Dalam Undang-Undang Nomor 32 Tahun 2009 tentang Perlindungan dan
Pengelolaan Lingkungan Hidup, lingkungan hidup adalah kesatuan ruang dengan semua
benda, daya, keadaan, dan makhluk hidup, termasuk manusia dan perilakunya, yang
mempengaruhi alam itu sendiri kelangsungan perikehidupan, dan kesejahteraan manusia
serta makhluk hidup lain.
Daya dukung lingkungan hidup adalah kemampuan lingkungan hidup untuk
mendukung perikehidupan manusia, makhluk hidup lain, dan keseimbangan antar
keduanya. Menurut Pramudya Sunu (2001), daya dukung lingkungan pada adalah daya
dukung lingkungan adalah kemampuan atau kapasitas ekosistem untuk mendukung
kehidupan organisme secara sehat sekaligus mempertahankan produktivitas,
kemampuan adaptasi dan kemampuan memperbaiki diri. Daya dukung lingkungan
diartikan sebagai kemampuan lingkungan untuk mendukung kehidupan manusia. Daya
dukung lingkungan hidup terbagi menjadi 2 komponen, yaitu kapasitas penyediaan
(supportive capacity) dan kapasitas tampung limbah (assimilative capacity). Carrying
capacity atau daya dukung lingkungan mengandung pengertian kemampuan suatu
tempat dalam menunjang kehidupan mahluk hidup secara optimum dalam periode waktu
yang panjang. Daya dukung lingkungan dapat pula diartikan kemampuan lingkungan
memberikan kehidupan organisme secara sejahtera dan lestari bagi penduduk yang
8
mendiami suatu kawasan. Berkurangnya daya dukung lingkungan akan berakibat
pula terhadap kemampuan lingkungan untuk mendukung kehidupan manusia. Begitu pula
dengan Tempat Pembuangan Sampah (TPS). TPS memiliki kemampuan sampai batas dan
waktu tertentu untuk menampung sampah yang terus meningkat setiap harinya.
1. Sampah
a. Pengertian Sampah
Sampah merupakan bahan buangan dari kegiatan rumah tangga, komersial,
industri atau aktivitas-aktivitas yang dilakukan oleh manusia lainnya. Sampah
juga merupakan hasil sampingan dari aktivitas manusia yang sudah tidak terpakai
(Purwendro & Nurhidayat, 2006).
Menurut Soemirat Slamet (2004), sampah adalah segala sesuatu yang tidak
lagi dikehendaki oleh yang punya dan bersifat padat. Sampah ada yang
mudah membusuk dan ada pula yang tidak mudah membusuk. Sampah yang
mudah membusuk terdiri dari zat-zat organik seperti sayuran, sisa daging, daun
dan lain sebagainya, sedangkan yang tidak mudah membusuk berupa plastik,
kertas, karet, logam, abu sisa pembakaran dan lain sebagainya.

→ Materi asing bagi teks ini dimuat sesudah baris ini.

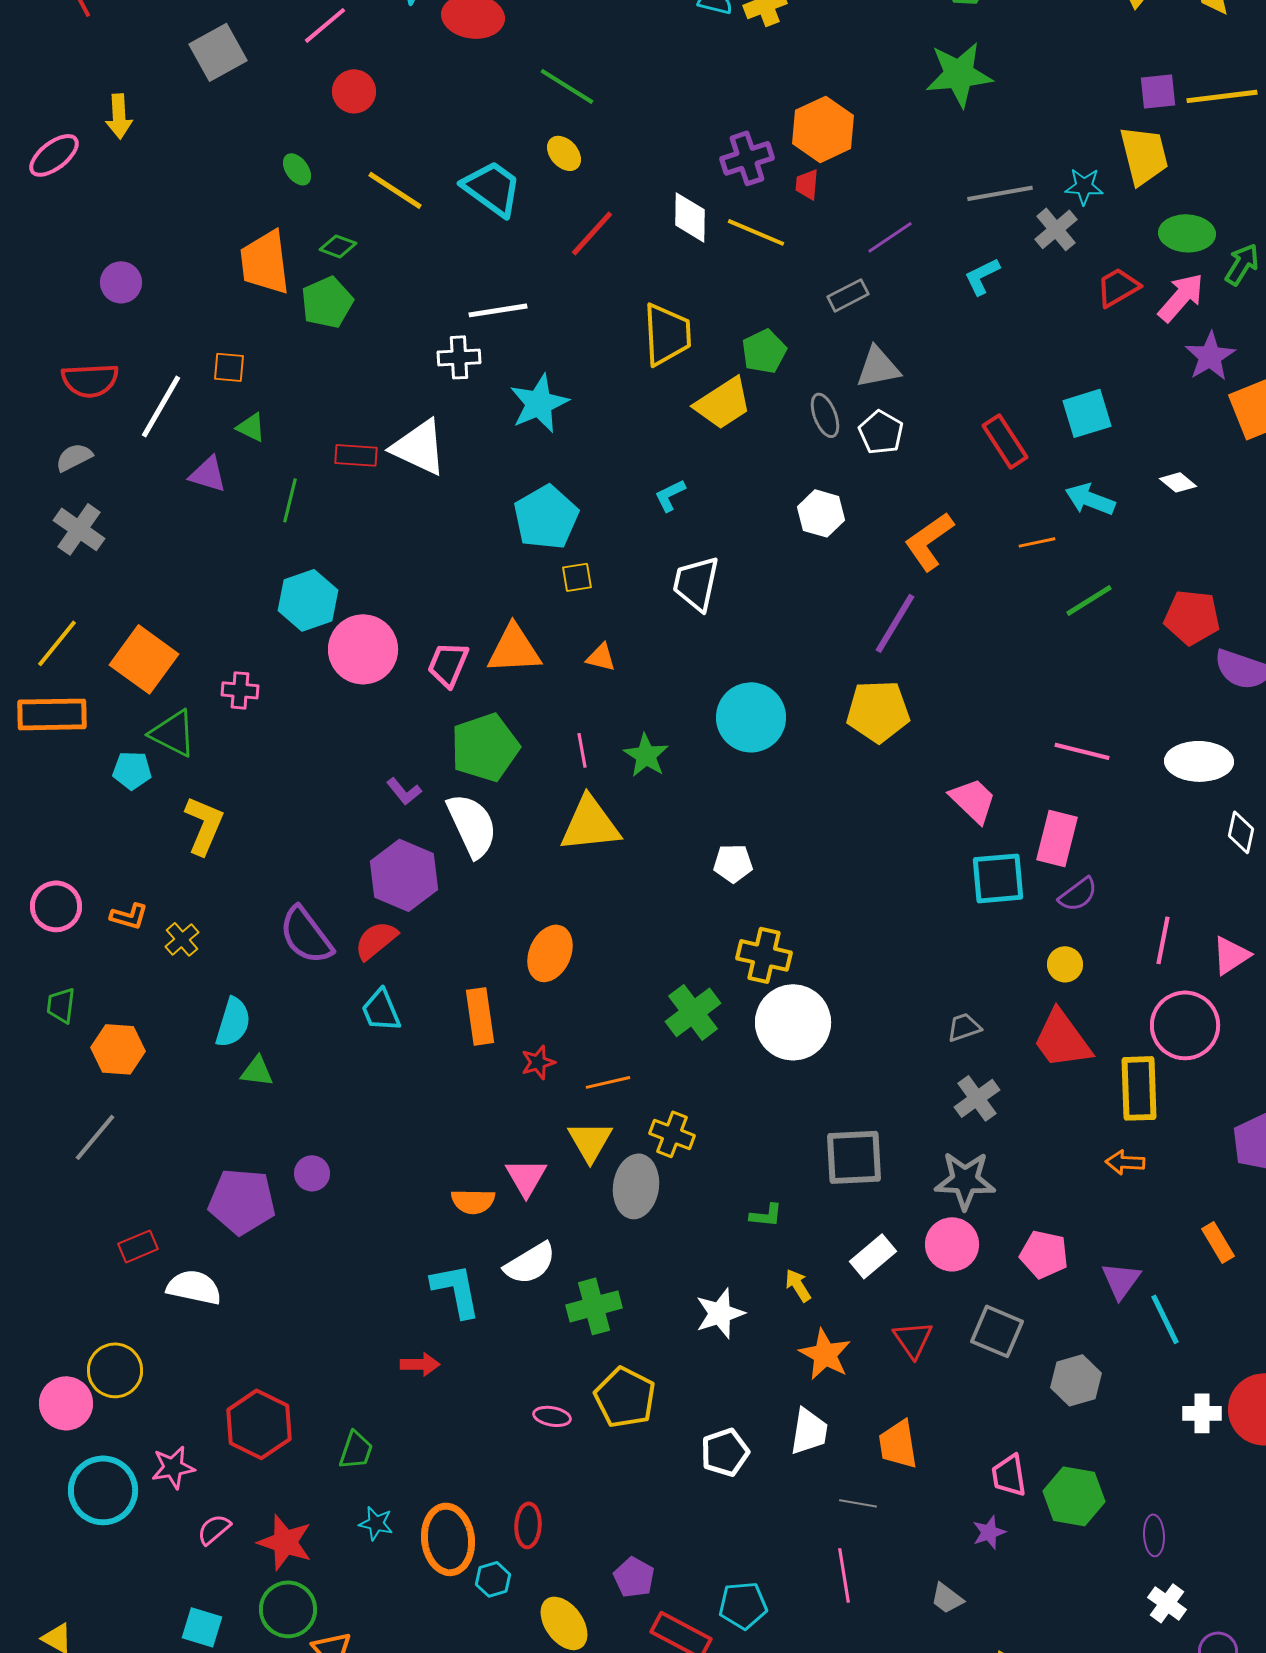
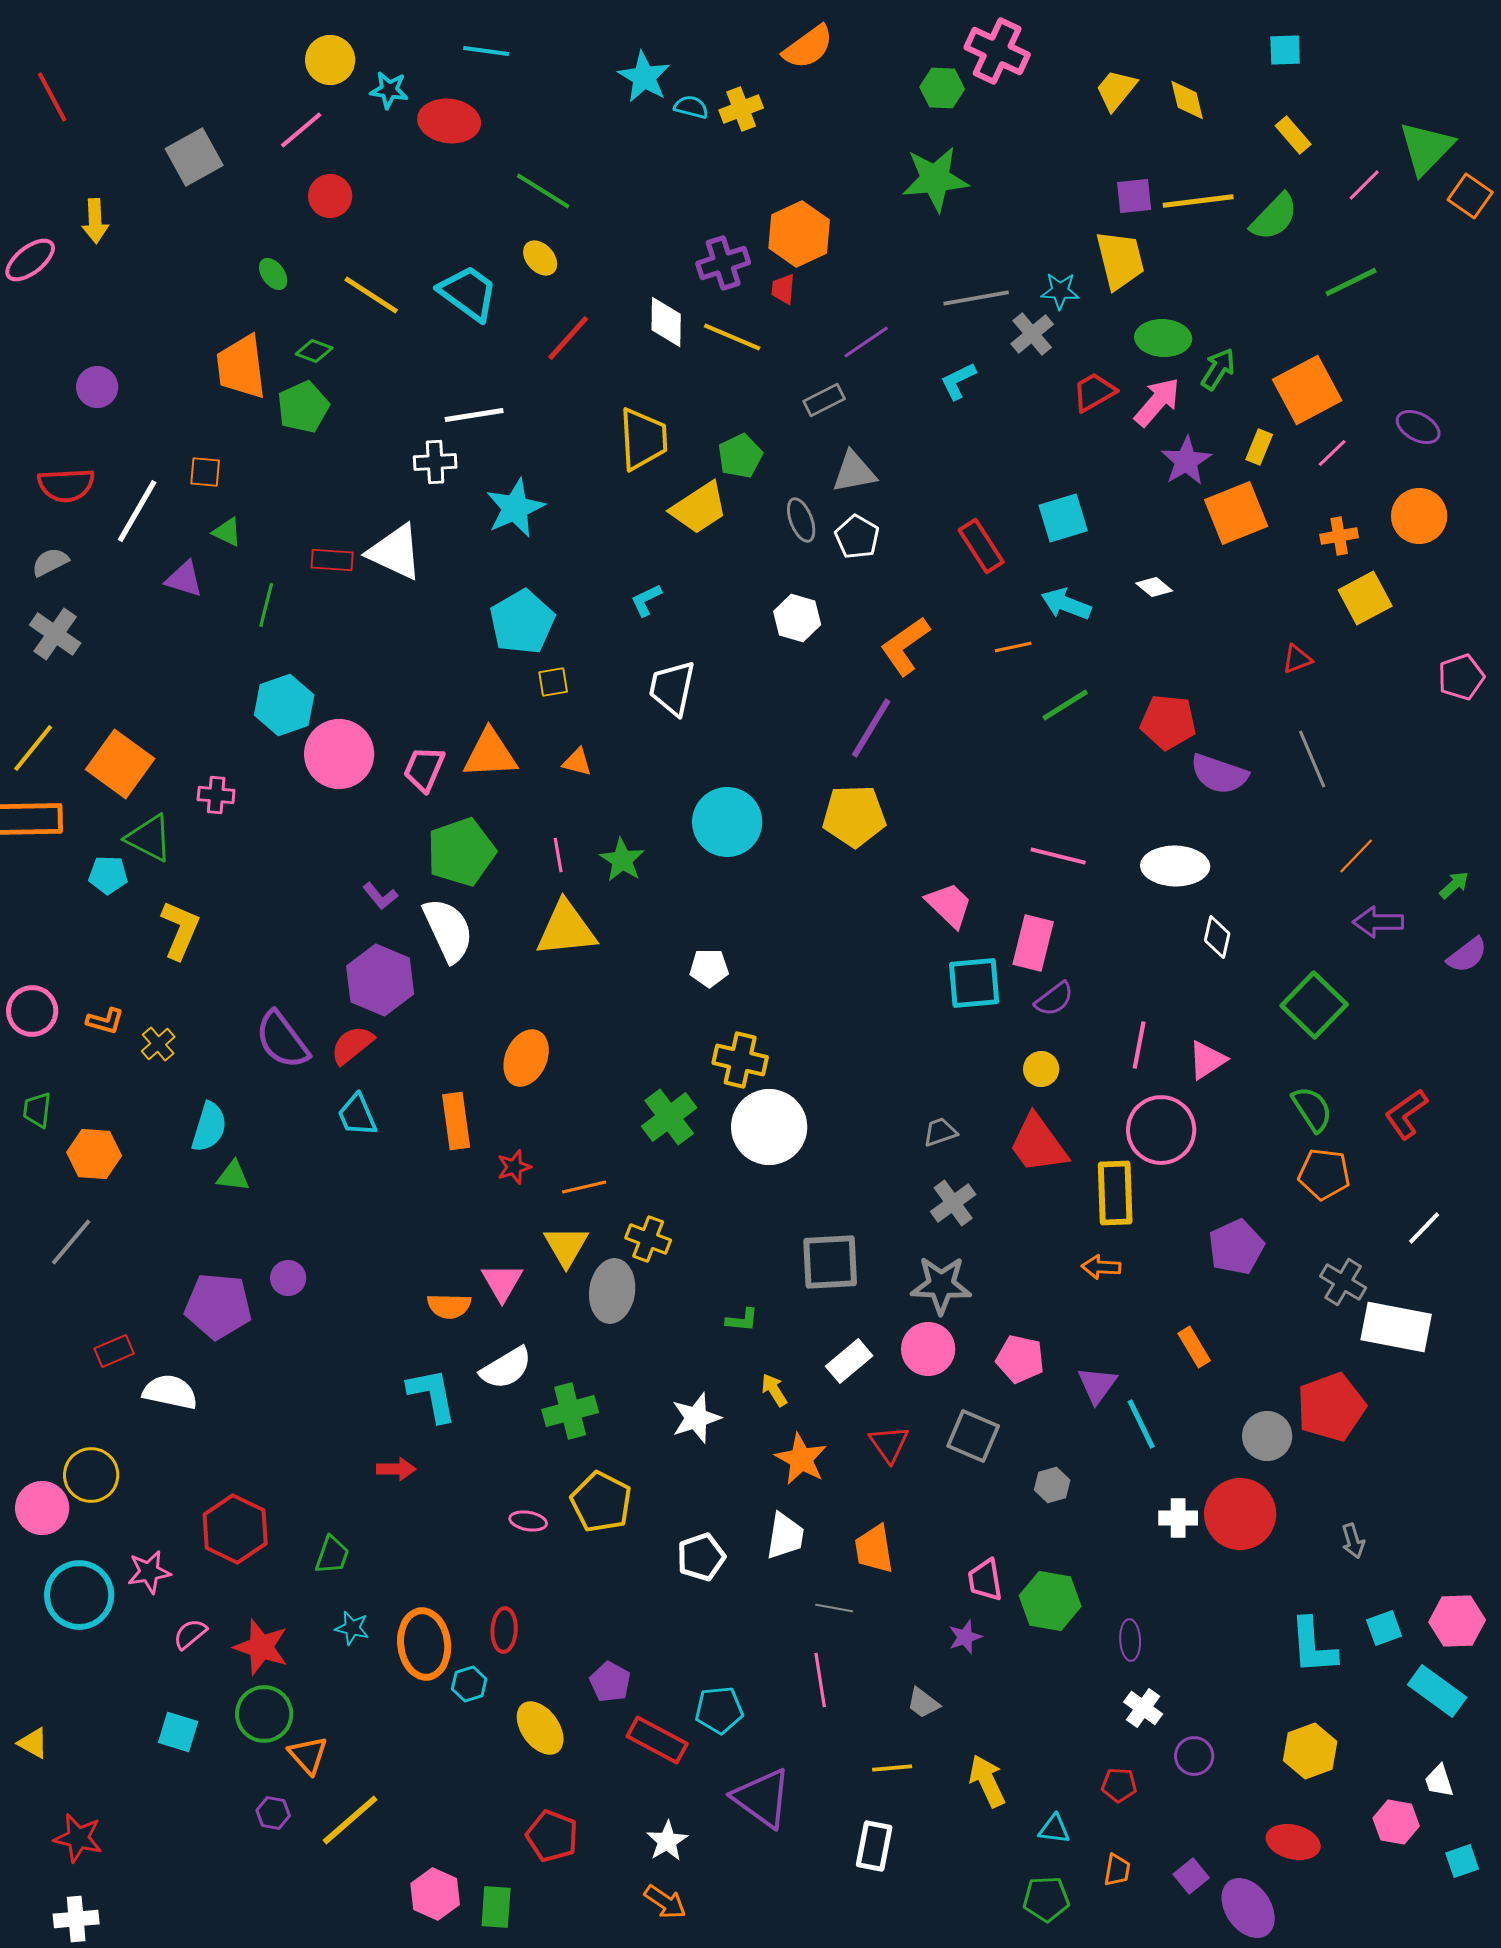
gray hexagon: (1076, 1380) -> (1052, 1485), size x0.7

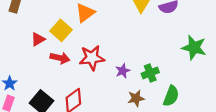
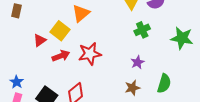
red arrow: (60, 58) -> (61, 56), turned -30
purple star: (123, 71) -> (138, 62), moved
green cross: (150, 73) -> (142, 30), moved

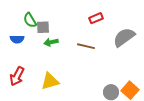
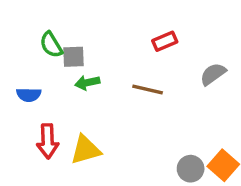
gray semicircle: (124, 37) -> (213, 74), size x0.7
blue semicircle: (17, 39) -> (29, 95), moved
red arrow: (17, 76) -> (48, 141), moved, turned -30

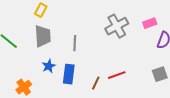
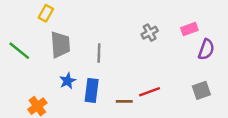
yellow rectangle: (41, 10) -> (46, 13), moved
gray cross: (117, 26) -> (150, 33), size x0.6
brown line: (96, 83) -> (124, 101), turned 64

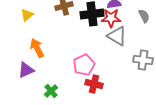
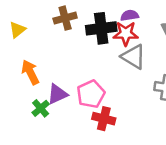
purple triangle: (26, 70) -> (57, 94), moved
green cross: (51, 91) -> (41, 108), moved

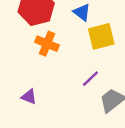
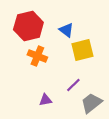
purple triangle: (29, 97) -> (45, 100), moved, turned -32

Sementara didalam UU No. 18 Tahun 2008 tentang Pengelolaan Sampah,
disebutkan sampah adalah sisa kegiatan sehari hari manusia atau proses alam yang
berbentuk padat atau semi padat berupa zat organik atau anorganik bersifat dapat
terurai atau tidak dapat terurai yang dianggap sudah tidak berguna lagi dan
dibuang ke lingkungan (Slamet, 2002).
Berdasarkan difinisi diatas, maka dapat dipahami sampah adalah :
1) Sampah yang dapat membusuk (garbage), menghendaki pengelolaan yang
cepat. Gas-gas yang dihasilkan dari pembusukan sampah berupa gas metan dan
H2S yang bersifat racun bagi tubuh.
2) Sampah yang tidak dapat membusuk (refuse), terdiri dari sampah plastik,
logam, gelas karet dan lain-lain.
3) Sampah berupa debu/abu sisa hasil pembakaran bahan bakar atau sampah.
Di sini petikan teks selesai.